Quote every line below exactly and skip any picture.
◇ ◇ ◇ ◇
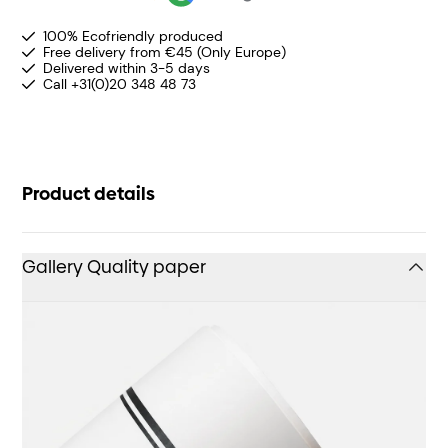
100% Ecofriendly produced
Free delivery from €45 (Only Europe)
Delivered within 3-5 days
Call +31(0)20 348 48 73
Product details
Gallery Quality paper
◇ ◇ ◇ ◇
*Answer to this problem*.
100% Ecofriendly produced
Free delivery from €45 (Only Europe)
Delivered within 3-5 days
Call +31(0)20 348 48 73
Product details
Gallery Quality paper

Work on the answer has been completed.